Im schönen Saarland freuen sich die Gerichte über sinkende Zahlen bei den Klagen gegen Hartz IV-Entscheide.

Dieser jedoch liegt so gar nicht im bundesdeutschen Trend. Nach einer Berechnung des Bundessozialgerichtes stiegen die Klagen um drastische 28 Prozent. Den Grund für die Klagen sehen Kritiker größtenteils, dass Hartz IV als Sozialleistung an sich kaum dem eigentlichen Sinn der Schaffung gerecht werden könne.
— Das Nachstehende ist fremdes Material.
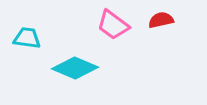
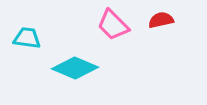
pink trapezoid: rotated 8 degrees clockwise
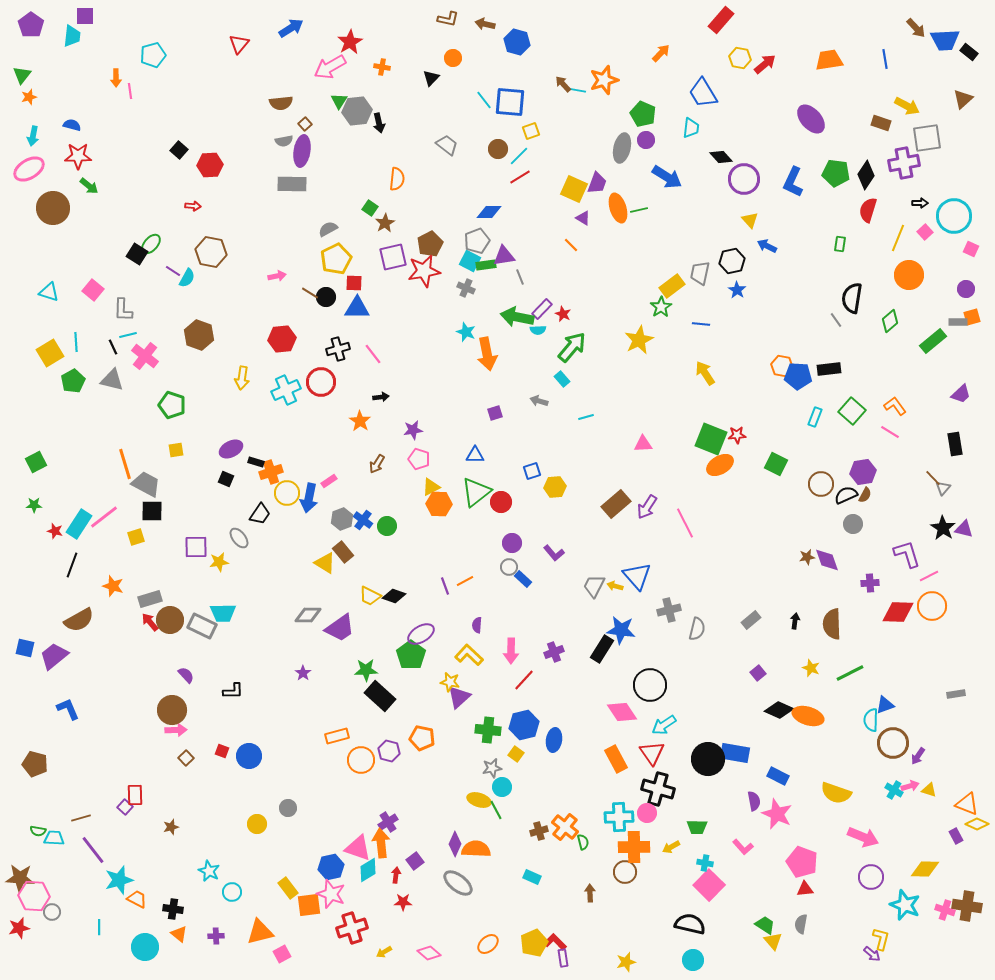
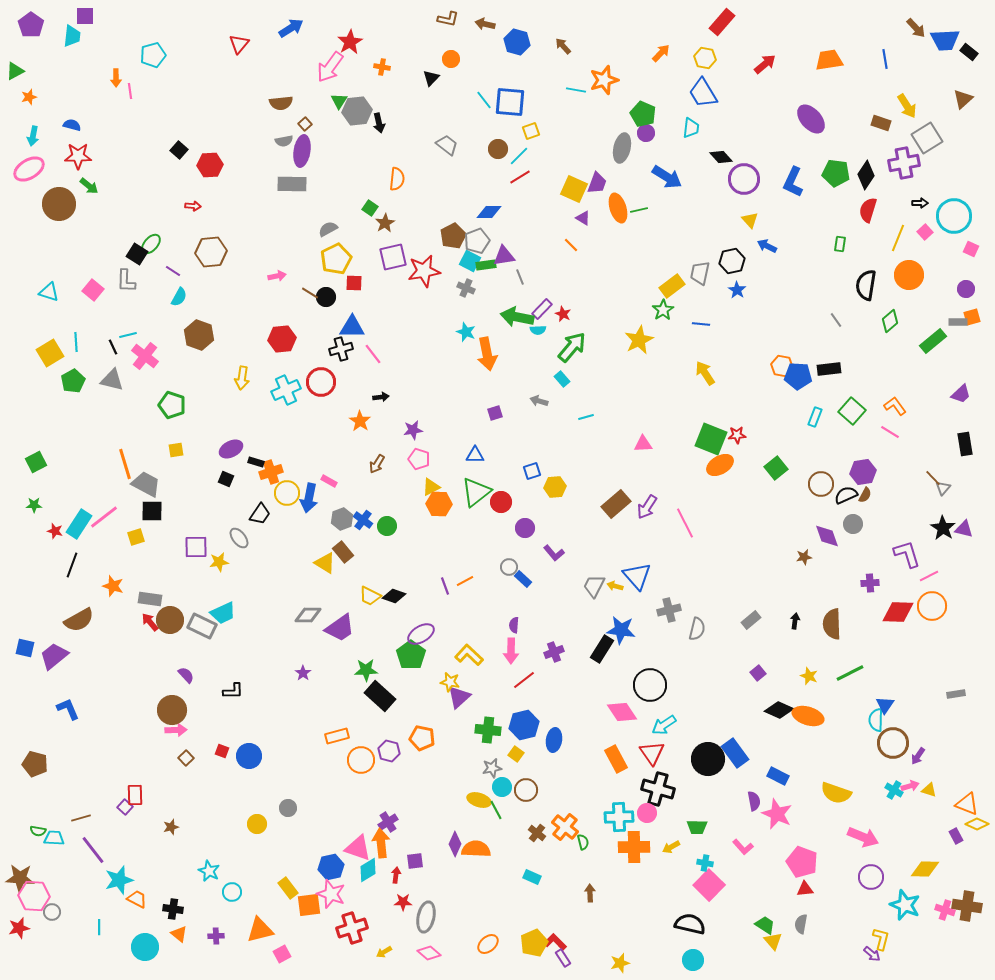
red rectangle at (721, 20): moved 1 px right, 2 px down
orange circle at (453, 58): moved 2 px left, 1 px down
yellow hexagon at (740, 58): moved 35 px left
pink arrow at (330, 67): rotated 24 degrees counterclockwise
green triangle at (22, 75): moved 7 px left, 4 px up; rotated 24 degrees clockwise
brown arrow at (563, 84): moved 38 px up
yellow arrow at (907, 106): rotated 30 degrees clockwise
gray square at (927, 138): rotated 24 degrees counterclockwise
purple circle at (646, 140): moved 7 px up
brown circle at (53, 208): moved 6 px right, 4 px up
brown pentagon at (430, 244): moved 23 px right, 8 px up
brown hexagon at (211, 252): rotated 16 degrees counterclockwise
cyan semicircle at (187, 278): moved 8 px left, 19 px down
black semicircle at (852, 298): moved 14 px right, 13 px up
green star at (661, 307): moved 2 px right, 3 px down
blue triangle at (357, 308): moved 5 px left, 19 px down
gray L-shape at (123, 310): moved 3 px right, 29 px up
black cross at (338, 349): moved 3 px right
black rectangle at (955, 444): moved 10 px right
green square at (776, 464): moved 4 px down; rotated 25 degrees clockwise
pink rectangle at (329, 481): rotated 63 degrees clockwise
purple circle at (512, 543): moved 13 px right, 15 px up
brown star at (807, 557): moved 3 px left
purple diamond at (827, 560): moved 24 px up
gray rectangle at (150, 599): rotated 25 degrees clockwise
cyan trapezoid at (223, 613): rotated 24 degrees counterclockwise
purple semicircle at (477, 625): moved 37 px right
yellow star at (811, 668): moved 2 px left, 8 px down
red line at (524, 680): rotated 10 degrees clockwise
blue triangle at (885, 705): rotated 36 degrees counterclockwise
cyan semicircle at (871, 720): moved 5 px right
blue rectangle at (735, 753): rotated 44 degrees clockwise
brown cross at (539, 831): moved 2 px left, 2 px down; rotated 36 degrees counterclockwise
purple square at (415, 861): rotated 30 degrees clockwise
brown circle at (625, 872): moved 99 px left, 82 px up
gray ellipse at (458, 883): moved 32 px left, 34 px down; rotated 64 degrees clockwise
orange triangle at (260, 932): moved 2 px up
purple rectangle at (563, 958): rotated 24 degrees counterclockwise
yellow star at (626, 962): moved 6 px left, 1 px down
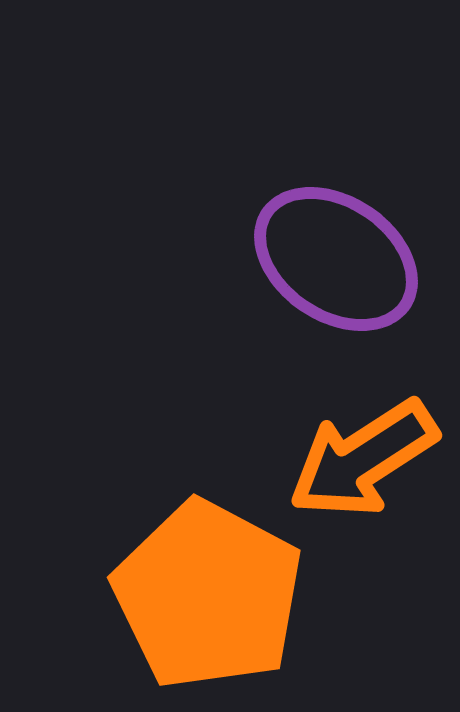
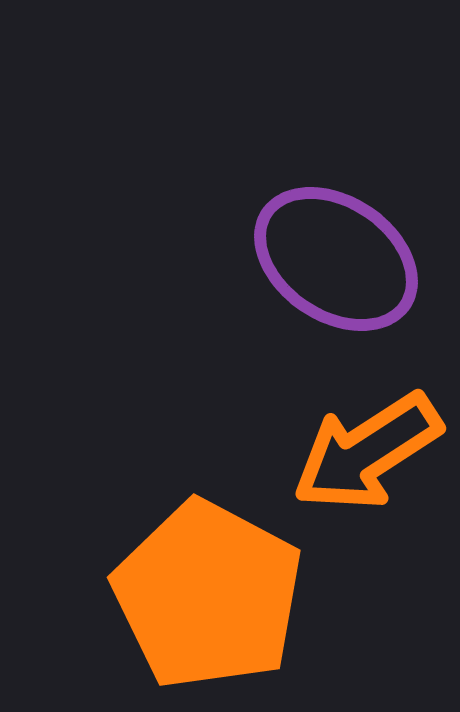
orange arrow: moved 4 px right, 7 px up
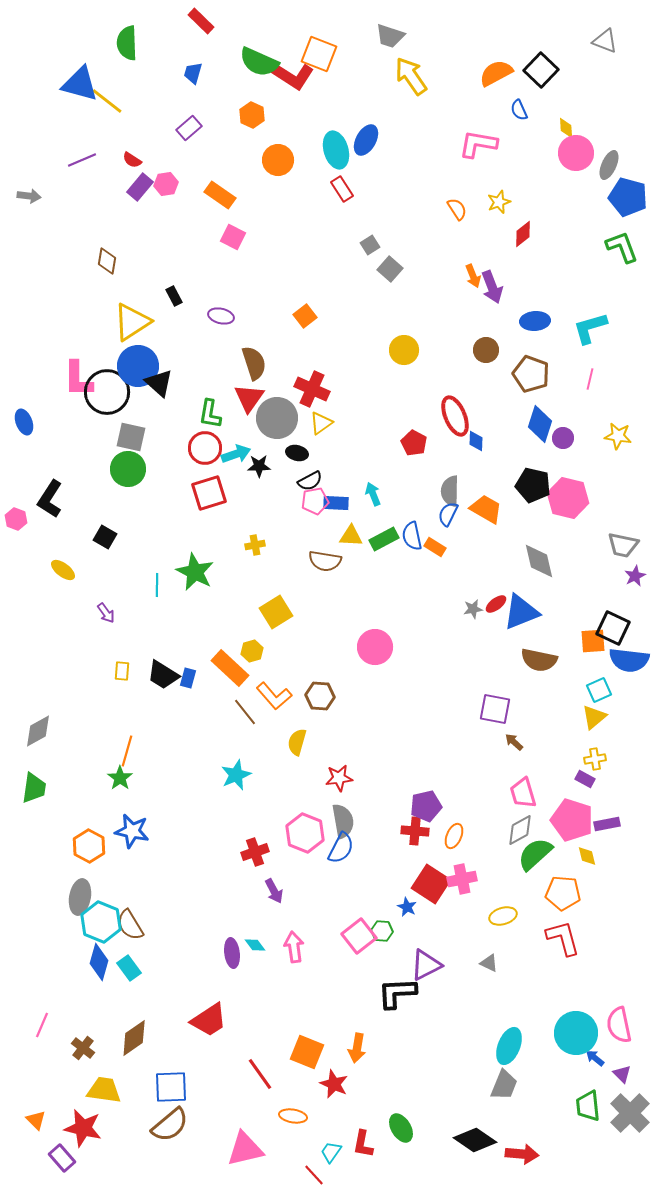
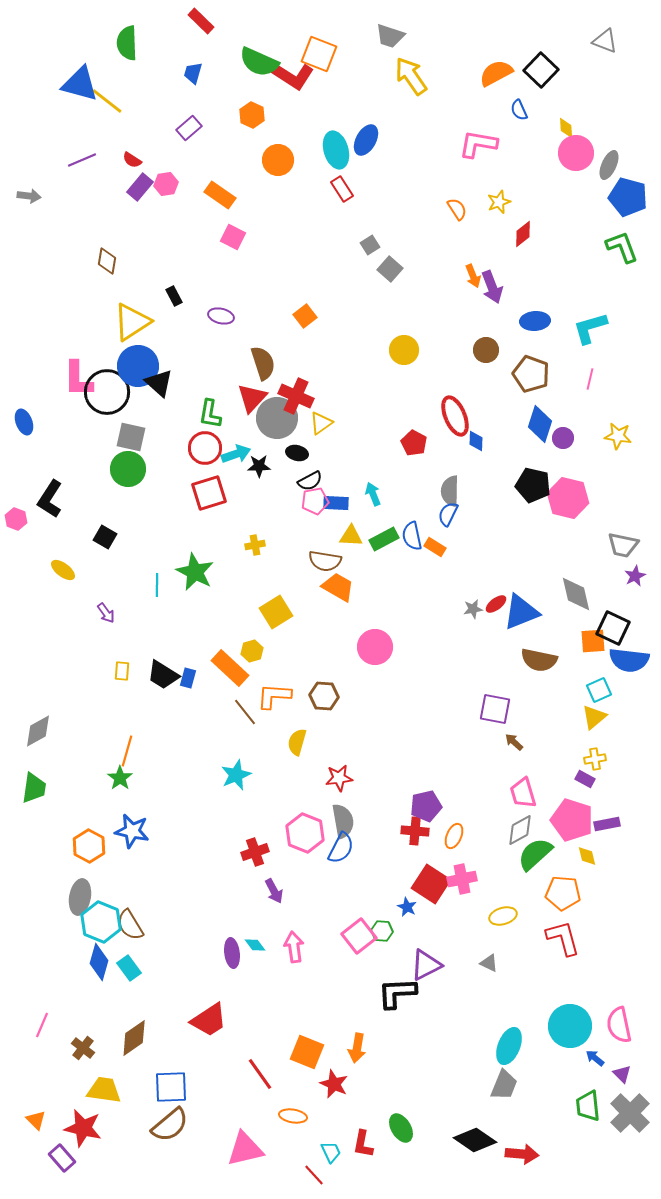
brown semicircle at (254, 363): moved 9 px right
red cross at (312, 389): moved 16 px left, 7 px down
red triangle at (249, 398): moved 3 px right; rotated 8 degrees clockwise
orange trapezoid at (486, 509): moved 148 px left, 78 px down
gray diamond at (539, 561): moved 37 px right, 33 px down
orange L-shape at (274, 696): rotated 135 degrees clockwise
brown hexagon at (320, 696): moved 4 px right
cyan circle at (576, 1033): moved 6 px left, 7 px up
cyan trapezoid at (331, 1152): rotated 120 degrees clockwise
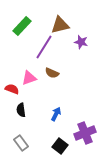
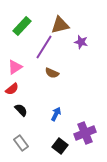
pink triangle: moved 14 px left, 11 px up; rotated 14 degrees counterclockwise
red semicircle: rotated 120 degrees clockwise
black semicircle: rotated 144 degrees clockwise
Aus reinem Spaß an der Freude, soviel steht fest, wagen die Bezieher von Hartz IV jedenfalls in der breiten Masse sicher nicht den Gang vor den Kadi. Die komplizierten Richtlinien und Vorschriften machen nach Meinung vieler Sozialexperten Hartz IV zu einer vielfach nicht ansatzweise effizienten Leistung.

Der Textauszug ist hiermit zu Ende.